振込先の口座を定める条項は,支払の方法を定めるものとして作成し,管轄を定める意図があるのであれば,管轄の合意として明示しておく方が,後の解釈の争いを避けやすいと考えられる。
第6 出典
1 法令
① 民事訴訟法4条,5条,11条,12条,16条及び17条(e-Gov法令検索,令和8年9月18日現在)。
② 民法477条,484条及び574条(e-Gov法令検索,令和8年9月18日現在)。
③ 商法516条(e-Gov法令検索,令和8年9月18日現在)。
2 裁判例
① 東京高裁昭和53年4月21日決定(東高民時報29巻4号87頁。
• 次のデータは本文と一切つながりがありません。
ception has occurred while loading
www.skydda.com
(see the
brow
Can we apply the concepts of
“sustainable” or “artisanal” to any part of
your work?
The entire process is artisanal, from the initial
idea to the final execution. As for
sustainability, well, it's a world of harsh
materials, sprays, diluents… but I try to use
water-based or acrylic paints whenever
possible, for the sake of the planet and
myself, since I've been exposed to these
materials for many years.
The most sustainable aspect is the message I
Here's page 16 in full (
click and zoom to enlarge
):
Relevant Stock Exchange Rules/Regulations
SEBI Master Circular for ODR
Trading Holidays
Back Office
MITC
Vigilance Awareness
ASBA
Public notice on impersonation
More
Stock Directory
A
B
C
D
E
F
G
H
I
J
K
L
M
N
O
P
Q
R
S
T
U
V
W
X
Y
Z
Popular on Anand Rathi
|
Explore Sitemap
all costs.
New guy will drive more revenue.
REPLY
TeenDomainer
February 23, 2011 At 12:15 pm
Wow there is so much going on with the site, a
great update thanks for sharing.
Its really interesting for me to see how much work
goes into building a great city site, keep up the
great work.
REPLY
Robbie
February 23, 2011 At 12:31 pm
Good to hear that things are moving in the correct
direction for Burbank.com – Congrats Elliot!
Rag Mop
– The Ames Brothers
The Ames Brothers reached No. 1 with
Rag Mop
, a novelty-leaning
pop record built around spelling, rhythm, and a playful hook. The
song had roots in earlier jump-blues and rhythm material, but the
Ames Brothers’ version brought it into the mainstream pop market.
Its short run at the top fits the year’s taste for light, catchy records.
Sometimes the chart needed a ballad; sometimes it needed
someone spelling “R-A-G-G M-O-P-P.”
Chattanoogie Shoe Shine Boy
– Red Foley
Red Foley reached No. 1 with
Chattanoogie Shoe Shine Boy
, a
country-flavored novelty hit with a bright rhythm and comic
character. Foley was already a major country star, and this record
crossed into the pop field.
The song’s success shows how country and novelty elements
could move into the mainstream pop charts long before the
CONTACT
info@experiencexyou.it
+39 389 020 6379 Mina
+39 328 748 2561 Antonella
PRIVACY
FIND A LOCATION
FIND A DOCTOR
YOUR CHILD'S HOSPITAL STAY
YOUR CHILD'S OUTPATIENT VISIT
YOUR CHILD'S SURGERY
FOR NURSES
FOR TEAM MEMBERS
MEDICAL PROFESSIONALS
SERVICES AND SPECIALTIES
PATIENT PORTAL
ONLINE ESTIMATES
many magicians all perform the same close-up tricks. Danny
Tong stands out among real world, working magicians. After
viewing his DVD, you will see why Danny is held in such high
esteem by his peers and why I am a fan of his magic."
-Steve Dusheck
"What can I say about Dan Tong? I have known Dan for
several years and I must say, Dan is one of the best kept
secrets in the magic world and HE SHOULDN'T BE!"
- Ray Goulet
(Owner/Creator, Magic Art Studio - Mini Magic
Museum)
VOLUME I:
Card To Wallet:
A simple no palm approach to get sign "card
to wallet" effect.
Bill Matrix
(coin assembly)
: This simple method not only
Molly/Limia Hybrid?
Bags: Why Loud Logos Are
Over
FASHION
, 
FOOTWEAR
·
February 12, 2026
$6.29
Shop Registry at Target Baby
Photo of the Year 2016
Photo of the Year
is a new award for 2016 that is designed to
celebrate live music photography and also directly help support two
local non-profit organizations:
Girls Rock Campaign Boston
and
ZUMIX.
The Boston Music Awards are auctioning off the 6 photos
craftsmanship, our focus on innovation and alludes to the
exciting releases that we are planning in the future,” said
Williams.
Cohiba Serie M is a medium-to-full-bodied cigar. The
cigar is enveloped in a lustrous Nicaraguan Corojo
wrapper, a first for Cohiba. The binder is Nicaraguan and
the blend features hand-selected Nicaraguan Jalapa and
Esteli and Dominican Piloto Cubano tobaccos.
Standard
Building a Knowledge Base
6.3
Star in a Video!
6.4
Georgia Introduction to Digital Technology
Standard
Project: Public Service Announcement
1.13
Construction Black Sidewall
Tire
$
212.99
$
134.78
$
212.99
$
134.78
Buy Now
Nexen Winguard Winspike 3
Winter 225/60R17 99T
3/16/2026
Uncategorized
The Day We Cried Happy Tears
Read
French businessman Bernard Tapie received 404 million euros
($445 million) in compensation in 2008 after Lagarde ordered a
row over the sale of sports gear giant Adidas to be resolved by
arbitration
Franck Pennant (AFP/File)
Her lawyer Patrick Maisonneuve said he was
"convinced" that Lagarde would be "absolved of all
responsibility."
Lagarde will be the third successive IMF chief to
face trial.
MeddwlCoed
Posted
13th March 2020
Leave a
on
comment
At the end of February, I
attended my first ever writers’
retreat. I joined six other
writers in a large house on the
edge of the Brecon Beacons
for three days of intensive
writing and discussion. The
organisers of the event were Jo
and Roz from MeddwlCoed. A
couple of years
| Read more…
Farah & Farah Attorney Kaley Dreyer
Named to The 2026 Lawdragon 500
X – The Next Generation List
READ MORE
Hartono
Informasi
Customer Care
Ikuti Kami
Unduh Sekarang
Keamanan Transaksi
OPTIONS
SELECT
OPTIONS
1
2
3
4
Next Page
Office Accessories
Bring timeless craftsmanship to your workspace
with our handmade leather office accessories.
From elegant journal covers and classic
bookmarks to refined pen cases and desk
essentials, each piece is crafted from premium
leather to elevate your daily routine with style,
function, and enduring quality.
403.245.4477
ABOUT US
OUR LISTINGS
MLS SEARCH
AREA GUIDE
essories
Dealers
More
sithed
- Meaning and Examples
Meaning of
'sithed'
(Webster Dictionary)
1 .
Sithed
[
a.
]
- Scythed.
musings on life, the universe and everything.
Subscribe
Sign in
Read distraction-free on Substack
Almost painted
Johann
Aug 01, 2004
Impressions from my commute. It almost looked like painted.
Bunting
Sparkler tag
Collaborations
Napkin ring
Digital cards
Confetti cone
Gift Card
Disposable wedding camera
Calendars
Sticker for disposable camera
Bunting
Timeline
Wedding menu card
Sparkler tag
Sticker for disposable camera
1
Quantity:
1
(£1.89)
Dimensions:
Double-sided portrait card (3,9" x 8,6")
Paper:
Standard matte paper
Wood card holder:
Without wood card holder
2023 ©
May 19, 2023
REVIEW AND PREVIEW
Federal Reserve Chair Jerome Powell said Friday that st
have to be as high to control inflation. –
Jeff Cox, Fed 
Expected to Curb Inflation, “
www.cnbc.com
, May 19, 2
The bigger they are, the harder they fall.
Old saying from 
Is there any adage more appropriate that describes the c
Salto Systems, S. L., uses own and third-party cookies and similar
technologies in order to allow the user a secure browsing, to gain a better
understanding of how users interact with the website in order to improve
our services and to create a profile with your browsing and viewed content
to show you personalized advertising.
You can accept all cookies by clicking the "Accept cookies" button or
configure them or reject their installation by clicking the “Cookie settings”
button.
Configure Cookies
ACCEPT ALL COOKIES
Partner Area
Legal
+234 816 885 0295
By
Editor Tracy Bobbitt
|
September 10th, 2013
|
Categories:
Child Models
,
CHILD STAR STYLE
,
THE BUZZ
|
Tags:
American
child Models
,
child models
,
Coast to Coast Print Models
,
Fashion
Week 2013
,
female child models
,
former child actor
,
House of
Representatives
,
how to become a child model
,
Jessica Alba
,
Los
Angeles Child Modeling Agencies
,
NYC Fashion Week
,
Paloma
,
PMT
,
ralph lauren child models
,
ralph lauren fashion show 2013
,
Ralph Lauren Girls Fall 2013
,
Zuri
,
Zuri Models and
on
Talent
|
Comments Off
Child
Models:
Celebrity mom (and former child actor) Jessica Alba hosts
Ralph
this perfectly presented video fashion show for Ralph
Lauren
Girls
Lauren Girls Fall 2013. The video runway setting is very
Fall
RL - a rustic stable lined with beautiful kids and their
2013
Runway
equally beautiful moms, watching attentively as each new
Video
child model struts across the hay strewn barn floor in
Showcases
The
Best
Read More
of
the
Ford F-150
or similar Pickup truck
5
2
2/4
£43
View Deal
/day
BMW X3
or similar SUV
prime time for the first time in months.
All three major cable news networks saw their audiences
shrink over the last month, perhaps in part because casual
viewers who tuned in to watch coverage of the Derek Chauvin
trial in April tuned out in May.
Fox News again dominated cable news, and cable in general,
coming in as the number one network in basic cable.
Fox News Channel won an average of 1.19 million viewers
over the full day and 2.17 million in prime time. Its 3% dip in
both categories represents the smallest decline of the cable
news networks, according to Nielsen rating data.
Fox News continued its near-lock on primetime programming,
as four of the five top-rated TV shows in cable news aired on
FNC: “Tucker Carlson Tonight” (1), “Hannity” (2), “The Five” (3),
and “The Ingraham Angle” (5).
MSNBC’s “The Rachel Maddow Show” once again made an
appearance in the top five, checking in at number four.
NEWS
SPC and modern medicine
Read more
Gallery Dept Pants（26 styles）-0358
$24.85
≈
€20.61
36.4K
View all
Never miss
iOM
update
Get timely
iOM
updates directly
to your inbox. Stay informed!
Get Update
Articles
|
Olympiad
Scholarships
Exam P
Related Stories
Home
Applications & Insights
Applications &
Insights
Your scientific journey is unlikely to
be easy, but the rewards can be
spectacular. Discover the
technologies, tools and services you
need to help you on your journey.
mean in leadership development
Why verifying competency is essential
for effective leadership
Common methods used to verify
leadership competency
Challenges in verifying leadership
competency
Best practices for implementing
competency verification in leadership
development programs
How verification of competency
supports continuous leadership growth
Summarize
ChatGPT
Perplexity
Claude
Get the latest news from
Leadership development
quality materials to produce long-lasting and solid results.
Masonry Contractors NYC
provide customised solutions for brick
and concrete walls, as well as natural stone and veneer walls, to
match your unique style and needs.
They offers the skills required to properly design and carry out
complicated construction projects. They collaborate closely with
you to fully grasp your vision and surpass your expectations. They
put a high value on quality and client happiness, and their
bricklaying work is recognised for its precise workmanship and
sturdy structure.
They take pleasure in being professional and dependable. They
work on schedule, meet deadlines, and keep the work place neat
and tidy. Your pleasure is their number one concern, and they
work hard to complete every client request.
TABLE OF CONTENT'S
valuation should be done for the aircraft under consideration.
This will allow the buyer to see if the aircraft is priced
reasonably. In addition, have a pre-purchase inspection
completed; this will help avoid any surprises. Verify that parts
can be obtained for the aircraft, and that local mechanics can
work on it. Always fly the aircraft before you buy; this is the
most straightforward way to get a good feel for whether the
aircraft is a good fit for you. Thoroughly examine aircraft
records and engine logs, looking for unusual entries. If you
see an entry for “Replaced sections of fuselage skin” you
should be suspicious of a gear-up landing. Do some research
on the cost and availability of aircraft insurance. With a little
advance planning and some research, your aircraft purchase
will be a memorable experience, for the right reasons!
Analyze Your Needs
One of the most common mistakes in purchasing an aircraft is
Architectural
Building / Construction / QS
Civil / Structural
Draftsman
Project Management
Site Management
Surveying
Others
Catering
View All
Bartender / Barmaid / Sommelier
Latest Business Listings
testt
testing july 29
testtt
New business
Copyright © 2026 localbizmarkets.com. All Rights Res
裁判所ウェブサイト未掲載)。
② 松山地裁宇和島支部昭和60年8月8日決定(昭和60年(ワ)第43号,労民36巻4=5号554頁)。
③ 高松高裁昭和62年10月13日決定(昭和62年(ラ)第27号,判時1275号124頁)。
④ 大阪高裁平成10年4月30日決定(平成10年(ラ)第303号,判タ998号259頁,金判1054号49頁。裁判所ウェブサイト未掲載)。
⑤ 東京高裁平成15年5月22日決定(平成15年(ラ)第794号)。
⑥ 名古屋地裁平成18年7月14日決定(平成18年(モ)第629号,判タ1225号310頁)。
3 文献
① 賀集唱=松本博之=加藤新太郎編『基本法コンメンタール民事訴訟法1〔第三版追補版〕』(日本評論社,2012年)30頁~32頁〔東孝行〕,57頁。
② 我妻榮=有泉亨=清水誠=田山輝明『我妻・有泉コンメンタール民法―総則・物権・債権―〔第6版〕』(日本評論社,2019年)955頁,968頁~969頁。
③ 米津昭子「債権者の本店所在地を管轄する裁判所に提起された売買代金請求訴訟の支店所在地を管轄する裁判所への移送」法学研究57巻4号(慶應義塾大学法学研究会,1984年)94頁~101頁(判例研究)。